[Records excerpted from a collection]
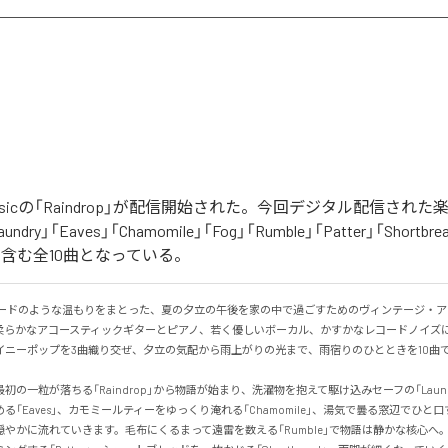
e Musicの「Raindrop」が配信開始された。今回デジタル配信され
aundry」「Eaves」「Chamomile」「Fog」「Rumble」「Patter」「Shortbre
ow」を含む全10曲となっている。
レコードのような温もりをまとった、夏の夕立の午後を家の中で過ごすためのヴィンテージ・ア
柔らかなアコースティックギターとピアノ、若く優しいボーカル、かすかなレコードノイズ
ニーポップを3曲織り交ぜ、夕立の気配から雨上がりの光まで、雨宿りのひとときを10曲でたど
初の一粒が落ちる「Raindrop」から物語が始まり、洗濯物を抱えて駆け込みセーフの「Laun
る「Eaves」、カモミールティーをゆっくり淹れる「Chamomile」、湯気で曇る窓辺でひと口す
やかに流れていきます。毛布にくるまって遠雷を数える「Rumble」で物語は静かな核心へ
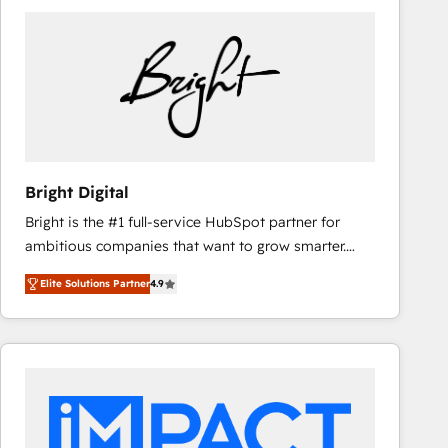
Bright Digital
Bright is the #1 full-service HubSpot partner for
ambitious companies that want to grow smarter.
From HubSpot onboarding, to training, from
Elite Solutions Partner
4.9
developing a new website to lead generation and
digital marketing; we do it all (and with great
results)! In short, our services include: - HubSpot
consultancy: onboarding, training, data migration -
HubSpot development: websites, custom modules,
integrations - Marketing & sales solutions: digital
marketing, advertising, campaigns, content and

**DIRECTIONS FOR THIS TASK**
Where does the word "HubSpot" appear in the records above? Return every line that holds it.

**RESULT BELOW**
Bright is the #1 full-service HubSpot partner for
From HubSpot onboarding, to training, from
results)! In short, our services include: - HubSpot
HubSpot development: websites, custom modules,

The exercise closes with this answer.